(Record extracts begins)

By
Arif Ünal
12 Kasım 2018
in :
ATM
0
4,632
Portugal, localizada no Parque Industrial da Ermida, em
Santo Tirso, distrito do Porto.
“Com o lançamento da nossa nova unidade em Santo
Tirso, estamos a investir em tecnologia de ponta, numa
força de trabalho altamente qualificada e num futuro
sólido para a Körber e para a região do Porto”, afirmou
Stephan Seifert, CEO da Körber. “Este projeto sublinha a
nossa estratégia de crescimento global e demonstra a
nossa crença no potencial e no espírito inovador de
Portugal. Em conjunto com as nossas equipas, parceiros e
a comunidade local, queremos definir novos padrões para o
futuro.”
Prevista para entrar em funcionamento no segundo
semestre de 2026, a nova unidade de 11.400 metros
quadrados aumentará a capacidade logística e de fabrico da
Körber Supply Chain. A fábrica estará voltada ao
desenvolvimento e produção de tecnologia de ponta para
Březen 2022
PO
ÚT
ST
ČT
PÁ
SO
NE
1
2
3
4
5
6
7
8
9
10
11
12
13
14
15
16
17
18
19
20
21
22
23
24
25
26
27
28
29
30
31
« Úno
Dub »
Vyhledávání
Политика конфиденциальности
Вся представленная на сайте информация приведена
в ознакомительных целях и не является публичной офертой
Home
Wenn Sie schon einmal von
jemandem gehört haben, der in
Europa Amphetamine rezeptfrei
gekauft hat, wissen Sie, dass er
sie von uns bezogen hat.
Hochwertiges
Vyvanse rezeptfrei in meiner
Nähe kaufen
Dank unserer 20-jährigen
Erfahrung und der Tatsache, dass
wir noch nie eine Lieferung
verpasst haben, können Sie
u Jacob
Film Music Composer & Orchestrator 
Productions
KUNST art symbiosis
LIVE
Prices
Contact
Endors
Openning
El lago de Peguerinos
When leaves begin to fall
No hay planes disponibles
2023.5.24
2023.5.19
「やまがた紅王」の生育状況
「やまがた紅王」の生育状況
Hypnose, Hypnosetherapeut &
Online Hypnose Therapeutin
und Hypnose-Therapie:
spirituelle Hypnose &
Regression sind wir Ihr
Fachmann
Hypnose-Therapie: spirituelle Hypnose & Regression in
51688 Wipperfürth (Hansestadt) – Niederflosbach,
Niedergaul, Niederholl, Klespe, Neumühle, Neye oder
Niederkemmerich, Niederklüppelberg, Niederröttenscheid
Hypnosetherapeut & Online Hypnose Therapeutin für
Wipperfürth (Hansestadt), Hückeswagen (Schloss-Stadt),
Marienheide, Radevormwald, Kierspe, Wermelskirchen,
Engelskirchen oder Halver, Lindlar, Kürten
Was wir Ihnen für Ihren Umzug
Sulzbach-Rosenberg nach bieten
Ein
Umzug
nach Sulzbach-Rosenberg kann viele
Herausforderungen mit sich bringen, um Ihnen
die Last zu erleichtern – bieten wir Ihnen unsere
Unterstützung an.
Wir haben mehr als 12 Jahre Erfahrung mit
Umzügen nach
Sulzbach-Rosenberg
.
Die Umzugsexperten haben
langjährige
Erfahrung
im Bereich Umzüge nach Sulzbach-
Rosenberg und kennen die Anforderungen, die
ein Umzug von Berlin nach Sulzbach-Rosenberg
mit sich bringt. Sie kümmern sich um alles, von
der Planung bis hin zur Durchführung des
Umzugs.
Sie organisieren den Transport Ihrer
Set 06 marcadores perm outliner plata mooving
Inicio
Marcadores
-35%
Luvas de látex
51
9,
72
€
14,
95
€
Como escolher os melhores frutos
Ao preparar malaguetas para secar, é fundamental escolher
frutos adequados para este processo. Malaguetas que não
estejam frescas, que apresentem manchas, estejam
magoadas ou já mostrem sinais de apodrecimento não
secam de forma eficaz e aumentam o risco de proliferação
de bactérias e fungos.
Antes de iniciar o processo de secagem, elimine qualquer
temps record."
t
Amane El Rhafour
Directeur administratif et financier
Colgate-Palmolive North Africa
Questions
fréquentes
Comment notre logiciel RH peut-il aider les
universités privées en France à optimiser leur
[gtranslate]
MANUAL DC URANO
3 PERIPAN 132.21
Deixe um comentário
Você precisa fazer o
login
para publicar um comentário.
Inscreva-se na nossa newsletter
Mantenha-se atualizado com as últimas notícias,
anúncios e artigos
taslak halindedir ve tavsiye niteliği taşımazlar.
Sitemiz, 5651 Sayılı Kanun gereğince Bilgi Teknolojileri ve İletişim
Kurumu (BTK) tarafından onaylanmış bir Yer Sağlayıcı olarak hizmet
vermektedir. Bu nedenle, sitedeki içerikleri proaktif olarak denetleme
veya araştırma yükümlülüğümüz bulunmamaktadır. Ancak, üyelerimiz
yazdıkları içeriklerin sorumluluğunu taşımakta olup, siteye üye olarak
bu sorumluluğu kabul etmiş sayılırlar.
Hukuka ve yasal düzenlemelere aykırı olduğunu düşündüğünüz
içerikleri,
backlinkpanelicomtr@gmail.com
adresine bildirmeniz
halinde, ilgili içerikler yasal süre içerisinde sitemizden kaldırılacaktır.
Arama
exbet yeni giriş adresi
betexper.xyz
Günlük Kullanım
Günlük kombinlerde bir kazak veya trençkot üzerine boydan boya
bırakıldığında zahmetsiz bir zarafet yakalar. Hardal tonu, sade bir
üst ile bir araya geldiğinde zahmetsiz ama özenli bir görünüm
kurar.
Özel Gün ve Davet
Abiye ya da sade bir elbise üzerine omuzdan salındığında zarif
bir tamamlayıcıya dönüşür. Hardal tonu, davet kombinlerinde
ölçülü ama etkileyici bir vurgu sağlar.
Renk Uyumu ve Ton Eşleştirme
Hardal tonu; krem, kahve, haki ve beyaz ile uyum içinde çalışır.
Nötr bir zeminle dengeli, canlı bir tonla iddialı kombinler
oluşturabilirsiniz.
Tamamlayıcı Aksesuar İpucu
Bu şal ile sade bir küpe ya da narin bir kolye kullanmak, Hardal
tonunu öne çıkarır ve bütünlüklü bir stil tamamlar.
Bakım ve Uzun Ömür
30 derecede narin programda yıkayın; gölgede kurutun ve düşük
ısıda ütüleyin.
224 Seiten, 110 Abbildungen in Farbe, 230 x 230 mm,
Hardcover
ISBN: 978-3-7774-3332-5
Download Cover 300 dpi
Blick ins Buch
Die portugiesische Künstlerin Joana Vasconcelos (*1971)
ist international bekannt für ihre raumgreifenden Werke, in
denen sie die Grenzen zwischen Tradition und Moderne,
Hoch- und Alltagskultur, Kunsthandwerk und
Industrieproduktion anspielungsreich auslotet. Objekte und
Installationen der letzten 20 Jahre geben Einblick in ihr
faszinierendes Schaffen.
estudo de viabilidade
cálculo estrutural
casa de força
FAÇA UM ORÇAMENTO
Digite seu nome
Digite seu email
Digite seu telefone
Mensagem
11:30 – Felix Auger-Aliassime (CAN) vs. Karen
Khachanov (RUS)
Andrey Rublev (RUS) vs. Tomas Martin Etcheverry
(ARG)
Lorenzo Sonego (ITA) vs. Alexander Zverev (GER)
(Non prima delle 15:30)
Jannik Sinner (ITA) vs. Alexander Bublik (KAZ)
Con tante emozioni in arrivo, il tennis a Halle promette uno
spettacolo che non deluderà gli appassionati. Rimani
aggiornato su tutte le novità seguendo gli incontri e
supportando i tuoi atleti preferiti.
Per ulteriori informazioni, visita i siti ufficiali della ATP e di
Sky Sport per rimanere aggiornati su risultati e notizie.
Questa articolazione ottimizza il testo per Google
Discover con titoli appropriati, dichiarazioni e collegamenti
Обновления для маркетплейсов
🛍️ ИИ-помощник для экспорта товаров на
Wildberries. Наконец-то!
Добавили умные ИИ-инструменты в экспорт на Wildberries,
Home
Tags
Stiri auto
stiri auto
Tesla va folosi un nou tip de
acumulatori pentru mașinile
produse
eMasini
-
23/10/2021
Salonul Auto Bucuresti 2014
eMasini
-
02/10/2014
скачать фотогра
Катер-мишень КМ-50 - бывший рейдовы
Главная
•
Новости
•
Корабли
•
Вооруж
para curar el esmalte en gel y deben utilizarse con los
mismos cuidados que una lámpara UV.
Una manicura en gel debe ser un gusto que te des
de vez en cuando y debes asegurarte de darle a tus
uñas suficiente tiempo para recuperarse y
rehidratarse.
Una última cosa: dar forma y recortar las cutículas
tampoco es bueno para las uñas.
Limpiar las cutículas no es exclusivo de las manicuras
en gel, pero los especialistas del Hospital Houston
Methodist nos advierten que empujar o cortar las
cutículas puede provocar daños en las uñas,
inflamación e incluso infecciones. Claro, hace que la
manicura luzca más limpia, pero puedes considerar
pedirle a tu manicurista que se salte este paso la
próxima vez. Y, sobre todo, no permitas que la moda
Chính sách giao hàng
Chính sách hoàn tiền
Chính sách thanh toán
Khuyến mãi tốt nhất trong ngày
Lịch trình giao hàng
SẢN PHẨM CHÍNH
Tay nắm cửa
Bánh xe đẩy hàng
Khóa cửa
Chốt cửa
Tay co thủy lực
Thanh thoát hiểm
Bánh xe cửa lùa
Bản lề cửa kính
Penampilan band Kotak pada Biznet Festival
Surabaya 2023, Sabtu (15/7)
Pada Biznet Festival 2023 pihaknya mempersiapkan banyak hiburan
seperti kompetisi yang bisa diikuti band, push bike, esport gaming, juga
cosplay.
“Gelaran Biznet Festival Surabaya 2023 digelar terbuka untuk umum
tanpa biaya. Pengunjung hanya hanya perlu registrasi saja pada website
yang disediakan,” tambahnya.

(Record extracts ends)

Exact copies of the lines from the start of the data up to the line holding "força de trabalho", both included, are all that is needed.

#### [Output below]
By
Arif Ünal
12 Kasım 2018
in :
ATM
0
4,632
Portugal, localizada no Parque Industrial da Ermida, em
Santo Tirso, distrito do Porto.
“Com o lançamento da nossa nova unidade em Santo
Tirso, estamos a investir em tecnologia de ponta, numa
força de trabalho altamente qualificada e num futuro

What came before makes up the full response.